Il miele è un prodotto di grande tradizione nel panorama agroalimentare italiano, sia per la sua valenza salutistica che per le evocazioni ambientali che questo richiama. Dal punto di vista normativo è un prodotto piuttosto articolato in quanto alla legislazione “orizzontale”, valida per tutti i prodotti agroalimentari, aggiunge una serie di dettati specifici, di natura quindi “verticale”, ovvero applicabili al solo prodotto “miele”. Le menzioni in etichetta, pertanto, assumono la seguente configurazione:


a) denominazione di vendita: “Miele”. E’ fatto divieto di denominare come miele un prodotto che è stato addizionato con altri ingredienti, anche quando il miele fosse ingrediente principale o predominante. La denominazione è quindi riservata solo ai prodotti ottenuti dall’operato delle api senza ulteriori interventi dall’esterno;


b) L’origine floreale, elemento facoltativo ma comunque regolamentato. Si può quindi inserire l’informazione, avendo cura di rimanere nei limiti indicati da diversi dettati legislativi (Es. Miele di Acacia, Miele di Millefiori, Miele di Bosco);


Non è consentita l’indicazione di “Miele di Prato” o “Miele di Montagna”. L’indicazione “Miele di Bosco” è stata reintrodotta con Circolare Mipaf del 12 Luglio 2007, riservando tale denominazione ai mieli ottenuti prevalentemente da melate di bosco. La definizione “millefiori” è invece riservata solo ai prodotti ottenuti in modo naturale, senza intervento dell’uomo nella realizzazione della miscela.

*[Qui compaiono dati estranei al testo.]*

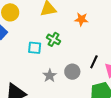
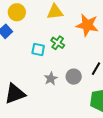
orange star: (81, 19) -> (87, 25), size x1.6

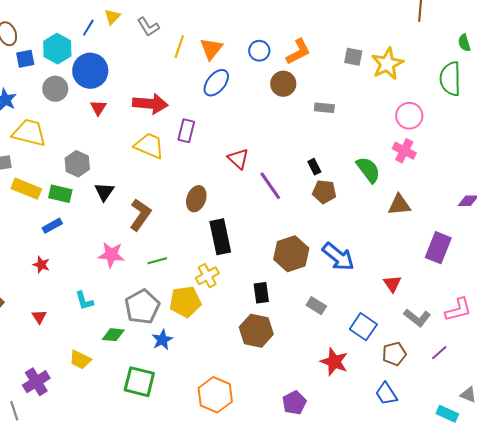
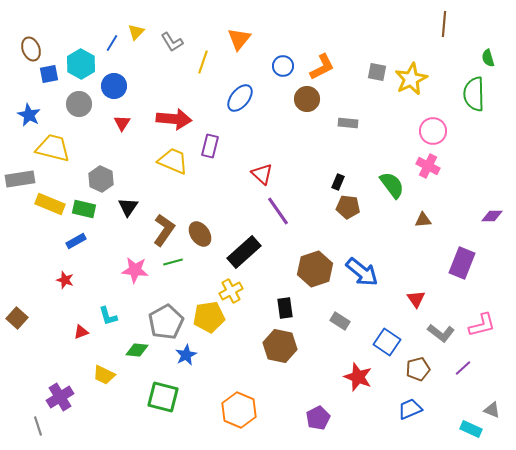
orange triangle: (211, 49) -> (239, 39), moved
blue circle: (90, 71) -> (114, 86), size x0.7
black rectangle: (314, 167) -> (338, 182), turned 49
purple line: (270, 186) -> (278, 211), moved
brown ellipse: (196, 199) -> (200, 234), moved, turned -55
brown triangle: (399, 205) -> (423, 220), size x0.7
black rectangle: (220, 237) -> (244, 252), turned 60
green line: (157, 261) -> (173, 262), moved
red triangle: (39, 317) -> (81, 332), moved, turned 42
blue trapezoid: (386, 394) -> (410, 409), turned 100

c) il paese di origine, definito come il paese in cui il miele è stato raccolto, è elemento obbligatorio (Es. Italiano);


d) L’origine territoriale, attributo facoltativo e di possibile espressione solo nel caso in cui il prodotto sia interamente proveniente dall’area indicata (es. Parco dei Monti Allegri);


e) la quantità, netta o nominale. Nel caso di prodotti preconfezionati in quantità unitarie costanti, va indicata sulla confezione la quantità nominale definita come la massa o il volume indicato sull’imballaggio e corrisponde alla quantità di prodotto netto che si ritiene debba contenere. La quantità netta di un preimballaggio è la invece la quantità effettiva che esso contiene al netto della tara. Ciò comporta che quantità netta (effettiva) sia tendenzialmente superiore, per garanzia del produttore, a quella nominale (dichiarata e promessa in confezione). La quantità deve essere espressa in unità di massa (Kg o g).


f) il termine minimo di conservazione. Il termine minimo di conservazione è la data fino alla quale il prodotto alimentare mantiene le sue proprietà in adeguate condizioni di conservazione; si indica con “da consumarsi preferibilmente entro” quando la data prevede l’indicazione del giorno (es. 12/15/2015) o con la dicitura “da consumarsi preferibilmente entro la fine” negli altri casi (es. 12/2015).
Il termine minimo di conservazione si compone dell’indicazione nell’ordine, del giorno, del mese e dell’anno e può essere espresso:
-) con l’indicazione del giorno e del mese per i prodotti alimentari conservabili per meno di tre mesi;
-) con l’indicazione del mese e dell’anno per i prodotti alimentari conservabili per più di tre mesi ma per meno di diciotto mesi;
-) con la sola indicazione dell’anno per i prodotti alimentari conservabili per più di diciotto mesi.
L’indicazione del termine minimo di conservazione o della data di scadenza deve figurare in modo facilmente visibile, chiaramente leggibile e indelebile, secondo modalità non meno visibili di quelle indicanti la quantità del prodotto, ed in un campo visivo di facile individuazione da parte del consumatore.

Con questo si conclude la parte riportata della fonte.